Sebelum helikopter tiba, Ibu Marlina menempuh perjalanan menembus hutan dari desanya menuju Kota Pandan untuk menyampaikan kondisi darurat desanya. Dalam penerbangan bantuan, tangisnya terlihat bukan karena ketakutan, melainkan karena membawa harapan seluruh warga.

Ia bertemu keluarganya sesaat saat bantuan mulai diturunkan, namun segera kembali memastikan distribusi logistik dan koordinasi di Bandara F. Lumban Tobing Sibolga.

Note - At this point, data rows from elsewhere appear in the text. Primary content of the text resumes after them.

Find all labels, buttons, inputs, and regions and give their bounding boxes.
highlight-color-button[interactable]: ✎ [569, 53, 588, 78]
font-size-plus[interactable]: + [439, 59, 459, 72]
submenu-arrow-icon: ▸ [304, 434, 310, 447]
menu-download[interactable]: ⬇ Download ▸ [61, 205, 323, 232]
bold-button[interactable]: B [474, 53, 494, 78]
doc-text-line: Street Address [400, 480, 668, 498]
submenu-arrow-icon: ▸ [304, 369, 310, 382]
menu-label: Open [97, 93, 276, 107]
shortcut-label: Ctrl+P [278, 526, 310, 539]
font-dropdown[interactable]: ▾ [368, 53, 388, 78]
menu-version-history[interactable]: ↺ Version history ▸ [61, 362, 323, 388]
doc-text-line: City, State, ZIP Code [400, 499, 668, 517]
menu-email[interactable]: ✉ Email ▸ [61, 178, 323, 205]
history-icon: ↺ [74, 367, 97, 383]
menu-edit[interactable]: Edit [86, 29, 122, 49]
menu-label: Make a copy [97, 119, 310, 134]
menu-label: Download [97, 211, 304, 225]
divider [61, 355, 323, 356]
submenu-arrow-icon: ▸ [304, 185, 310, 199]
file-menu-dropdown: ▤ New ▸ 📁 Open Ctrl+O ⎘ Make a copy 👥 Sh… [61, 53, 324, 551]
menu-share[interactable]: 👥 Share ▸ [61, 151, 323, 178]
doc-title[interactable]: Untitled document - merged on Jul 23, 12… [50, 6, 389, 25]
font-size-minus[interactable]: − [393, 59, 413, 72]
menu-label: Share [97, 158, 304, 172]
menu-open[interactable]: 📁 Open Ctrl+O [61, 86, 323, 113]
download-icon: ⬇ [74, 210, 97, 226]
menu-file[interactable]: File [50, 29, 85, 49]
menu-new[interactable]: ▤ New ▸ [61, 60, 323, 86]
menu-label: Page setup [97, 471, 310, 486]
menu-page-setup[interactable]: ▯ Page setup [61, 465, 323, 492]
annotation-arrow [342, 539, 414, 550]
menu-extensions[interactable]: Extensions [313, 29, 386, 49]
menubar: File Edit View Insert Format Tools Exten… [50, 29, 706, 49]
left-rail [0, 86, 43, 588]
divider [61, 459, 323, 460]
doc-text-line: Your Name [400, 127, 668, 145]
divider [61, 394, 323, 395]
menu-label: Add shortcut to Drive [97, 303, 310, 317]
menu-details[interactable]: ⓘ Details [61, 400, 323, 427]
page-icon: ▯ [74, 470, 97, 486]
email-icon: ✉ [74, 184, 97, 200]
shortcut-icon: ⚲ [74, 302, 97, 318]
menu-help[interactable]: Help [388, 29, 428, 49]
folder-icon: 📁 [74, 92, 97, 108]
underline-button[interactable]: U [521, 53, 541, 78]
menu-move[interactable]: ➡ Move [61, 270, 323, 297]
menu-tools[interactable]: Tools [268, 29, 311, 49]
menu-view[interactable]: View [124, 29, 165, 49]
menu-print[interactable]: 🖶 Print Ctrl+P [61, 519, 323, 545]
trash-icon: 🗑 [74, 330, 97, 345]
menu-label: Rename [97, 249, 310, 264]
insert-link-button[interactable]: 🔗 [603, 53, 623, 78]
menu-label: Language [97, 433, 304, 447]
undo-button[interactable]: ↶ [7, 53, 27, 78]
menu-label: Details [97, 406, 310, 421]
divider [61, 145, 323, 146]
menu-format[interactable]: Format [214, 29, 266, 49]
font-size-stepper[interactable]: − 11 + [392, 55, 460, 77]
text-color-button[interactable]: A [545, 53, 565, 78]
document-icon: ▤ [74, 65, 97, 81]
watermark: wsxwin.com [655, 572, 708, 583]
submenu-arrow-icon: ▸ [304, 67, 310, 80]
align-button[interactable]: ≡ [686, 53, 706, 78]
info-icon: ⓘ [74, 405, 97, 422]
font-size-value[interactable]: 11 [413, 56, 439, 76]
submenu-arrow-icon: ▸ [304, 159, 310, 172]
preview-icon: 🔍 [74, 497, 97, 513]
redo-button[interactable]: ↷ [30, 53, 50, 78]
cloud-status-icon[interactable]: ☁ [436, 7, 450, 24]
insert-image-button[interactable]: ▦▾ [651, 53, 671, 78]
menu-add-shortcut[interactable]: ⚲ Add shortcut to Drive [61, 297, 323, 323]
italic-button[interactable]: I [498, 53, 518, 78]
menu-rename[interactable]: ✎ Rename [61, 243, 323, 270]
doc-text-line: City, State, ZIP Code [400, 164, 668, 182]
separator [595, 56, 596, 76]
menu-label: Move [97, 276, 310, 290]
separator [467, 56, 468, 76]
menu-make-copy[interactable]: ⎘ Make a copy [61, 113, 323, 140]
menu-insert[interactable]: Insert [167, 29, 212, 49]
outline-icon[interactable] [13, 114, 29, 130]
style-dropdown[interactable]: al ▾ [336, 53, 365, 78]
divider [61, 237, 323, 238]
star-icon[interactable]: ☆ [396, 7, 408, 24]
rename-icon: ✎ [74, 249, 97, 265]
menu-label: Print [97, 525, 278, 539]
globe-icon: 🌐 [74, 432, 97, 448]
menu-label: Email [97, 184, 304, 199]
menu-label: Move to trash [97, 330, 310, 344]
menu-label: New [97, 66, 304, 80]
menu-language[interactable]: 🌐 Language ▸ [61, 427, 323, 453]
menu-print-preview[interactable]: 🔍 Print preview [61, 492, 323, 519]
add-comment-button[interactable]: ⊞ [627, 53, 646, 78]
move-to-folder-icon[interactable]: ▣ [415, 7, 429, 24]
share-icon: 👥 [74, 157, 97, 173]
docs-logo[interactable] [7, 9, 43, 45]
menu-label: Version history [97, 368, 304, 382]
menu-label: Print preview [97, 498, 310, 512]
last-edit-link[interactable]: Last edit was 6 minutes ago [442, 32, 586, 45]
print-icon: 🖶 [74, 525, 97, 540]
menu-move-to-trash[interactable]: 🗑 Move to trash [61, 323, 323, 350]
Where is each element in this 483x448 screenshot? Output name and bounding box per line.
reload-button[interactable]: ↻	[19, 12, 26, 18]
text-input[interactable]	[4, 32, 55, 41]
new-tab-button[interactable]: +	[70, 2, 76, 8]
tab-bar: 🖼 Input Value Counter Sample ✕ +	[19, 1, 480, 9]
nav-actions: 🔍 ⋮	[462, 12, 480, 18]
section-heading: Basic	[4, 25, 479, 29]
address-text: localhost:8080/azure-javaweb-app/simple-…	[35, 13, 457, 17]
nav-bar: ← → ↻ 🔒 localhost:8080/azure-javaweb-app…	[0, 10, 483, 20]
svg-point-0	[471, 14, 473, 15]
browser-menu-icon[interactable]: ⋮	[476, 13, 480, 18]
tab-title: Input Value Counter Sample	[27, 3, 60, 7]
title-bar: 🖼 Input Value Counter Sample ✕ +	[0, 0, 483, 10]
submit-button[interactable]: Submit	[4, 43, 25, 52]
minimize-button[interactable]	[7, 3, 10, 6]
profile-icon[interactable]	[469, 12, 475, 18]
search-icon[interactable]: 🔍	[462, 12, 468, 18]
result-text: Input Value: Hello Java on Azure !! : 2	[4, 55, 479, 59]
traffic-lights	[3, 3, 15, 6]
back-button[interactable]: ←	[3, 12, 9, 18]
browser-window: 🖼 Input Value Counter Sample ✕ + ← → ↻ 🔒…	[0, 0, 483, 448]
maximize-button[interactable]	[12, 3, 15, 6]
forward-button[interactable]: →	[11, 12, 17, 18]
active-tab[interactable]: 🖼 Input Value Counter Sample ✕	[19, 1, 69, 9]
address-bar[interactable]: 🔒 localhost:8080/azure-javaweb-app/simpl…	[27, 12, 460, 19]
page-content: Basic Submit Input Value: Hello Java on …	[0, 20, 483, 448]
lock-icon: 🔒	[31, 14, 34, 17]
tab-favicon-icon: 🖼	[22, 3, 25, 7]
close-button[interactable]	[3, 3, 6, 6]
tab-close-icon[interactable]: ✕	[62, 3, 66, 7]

Ibu Marlina menegaskan, seluruh desa di Kecamatan Sitahuis masih membutuhkan bantuan logistik dan layanan kesehatan hingga akses darat pulih. Aksinya menjadi contoh nyata pengabdian seorang Bhayangkari yang berjuang untuk keselamatan masyarakat, meski tanpa jabatan resmi.

Kisah keberaniannya kini menyentuh jutaan hati masyarakat Indonesia, menegaskan bahwa kepedulian dan keberanian bisa lahir dari siapa saja, bukan hanya dari pejabat atau pemimpin.